_WHAT THE EXERCISE ASKS:_
Reproduce exactly, from the data that follows, the line with "đà lạt (329, 1047)", the line with "NukeViet CMS (602, 2570)", and every line that lies between them.

### EXTRACTED DATA ###

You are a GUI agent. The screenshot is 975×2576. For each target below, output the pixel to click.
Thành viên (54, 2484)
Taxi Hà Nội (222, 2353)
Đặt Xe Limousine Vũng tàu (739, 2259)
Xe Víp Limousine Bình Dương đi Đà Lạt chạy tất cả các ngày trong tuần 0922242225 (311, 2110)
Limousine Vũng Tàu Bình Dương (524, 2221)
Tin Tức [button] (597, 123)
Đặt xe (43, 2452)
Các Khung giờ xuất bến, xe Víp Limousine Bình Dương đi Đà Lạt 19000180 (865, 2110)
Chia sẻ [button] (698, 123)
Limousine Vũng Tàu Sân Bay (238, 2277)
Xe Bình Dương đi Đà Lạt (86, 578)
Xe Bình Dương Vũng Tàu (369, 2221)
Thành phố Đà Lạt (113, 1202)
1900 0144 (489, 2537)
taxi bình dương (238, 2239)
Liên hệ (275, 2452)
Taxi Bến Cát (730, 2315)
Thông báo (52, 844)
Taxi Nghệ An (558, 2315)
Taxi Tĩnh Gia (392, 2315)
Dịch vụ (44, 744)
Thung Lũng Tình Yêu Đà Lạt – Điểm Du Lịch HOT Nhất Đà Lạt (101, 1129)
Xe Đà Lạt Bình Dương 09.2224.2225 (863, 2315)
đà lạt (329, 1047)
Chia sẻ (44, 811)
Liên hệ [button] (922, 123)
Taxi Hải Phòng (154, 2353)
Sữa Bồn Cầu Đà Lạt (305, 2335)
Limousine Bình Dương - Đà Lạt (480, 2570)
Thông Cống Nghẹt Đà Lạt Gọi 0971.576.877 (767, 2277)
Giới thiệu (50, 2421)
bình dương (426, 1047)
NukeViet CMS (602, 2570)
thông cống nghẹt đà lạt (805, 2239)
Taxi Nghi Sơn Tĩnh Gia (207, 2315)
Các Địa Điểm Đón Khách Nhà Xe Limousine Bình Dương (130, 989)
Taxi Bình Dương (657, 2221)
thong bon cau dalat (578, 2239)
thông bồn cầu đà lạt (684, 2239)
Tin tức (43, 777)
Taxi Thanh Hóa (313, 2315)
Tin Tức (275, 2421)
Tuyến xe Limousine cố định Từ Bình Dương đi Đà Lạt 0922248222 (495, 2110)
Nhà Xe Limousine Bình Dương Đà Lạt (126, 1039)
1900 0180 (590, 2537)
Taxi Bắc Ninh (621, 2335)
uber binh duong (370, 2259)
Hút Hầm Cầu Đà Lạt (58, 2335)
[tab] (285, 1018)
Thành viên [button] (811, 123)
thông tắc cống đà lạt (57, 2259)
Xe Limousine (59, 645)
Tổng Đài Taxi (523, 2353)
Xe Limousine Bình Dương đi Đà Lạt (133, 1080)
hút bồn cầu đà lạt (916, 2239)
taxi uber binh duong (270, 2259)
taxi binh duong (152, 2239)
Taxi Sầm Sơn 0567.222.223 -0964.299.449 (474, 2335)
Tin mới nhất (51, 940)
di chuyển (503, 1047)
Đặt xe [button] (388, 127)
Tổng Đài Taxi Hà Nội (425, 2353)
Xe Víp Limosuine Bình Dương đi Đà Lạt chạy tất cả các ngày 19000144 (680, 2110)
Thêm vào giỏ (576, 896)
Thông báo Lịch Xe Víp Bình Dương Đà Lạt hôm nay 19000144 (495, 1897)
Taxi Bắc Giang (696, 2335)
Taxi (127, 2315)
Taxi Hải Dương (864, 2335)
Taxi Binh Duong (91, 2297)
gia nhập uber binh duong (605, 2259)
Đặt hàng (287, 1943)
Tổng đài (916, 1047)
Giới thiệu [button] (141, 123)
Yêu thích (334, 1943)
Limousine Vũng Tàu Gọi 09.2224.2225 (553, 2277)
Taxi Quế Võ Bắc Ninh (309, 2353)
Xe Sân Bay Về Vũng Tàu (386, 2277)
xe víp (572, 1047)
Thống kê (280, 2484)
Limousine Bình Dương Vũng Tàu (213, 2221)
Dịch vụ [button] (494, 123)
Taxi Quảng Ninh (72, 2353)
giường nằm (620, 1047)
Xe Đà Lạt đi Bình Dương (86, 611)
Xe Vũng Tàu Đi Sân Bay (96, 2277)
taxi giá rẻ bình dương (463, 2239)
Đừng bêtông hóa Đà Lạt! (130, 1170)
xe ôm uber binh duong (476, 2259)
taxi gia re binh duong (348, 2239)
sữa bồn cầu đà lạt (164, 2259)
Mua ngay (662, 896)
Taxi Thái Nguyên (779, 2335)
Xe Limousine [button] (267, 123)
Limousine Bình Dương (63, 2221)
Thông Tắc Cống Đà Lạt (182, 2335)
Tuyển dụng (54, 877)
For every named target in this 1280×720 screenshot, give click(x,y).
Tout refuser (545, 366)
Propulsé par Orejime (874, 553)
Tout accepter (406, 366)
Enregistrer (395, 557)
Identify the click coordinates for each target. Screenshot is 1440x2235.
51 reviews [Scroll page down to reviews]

###

_FINISHED EXERCISE:_
đà lạt (329, 1047)
Chia sẻ (44, 811)
Liên hệ [button] (922, 123)
Taxi Hải Phòng (154, 2353)
Sữa Bồn Cầu Đà Lạt (305, 2335)
Limousine Bình Dương - Đà Lạt (480, 2570)
Thông Cống Nghẹt Đà Lạt Gọi 0971.576.877 (767, 2277)
Giới thiệu (50, 2421)
bình dương (426, 1047)
NukeViet CMS (602, 2570)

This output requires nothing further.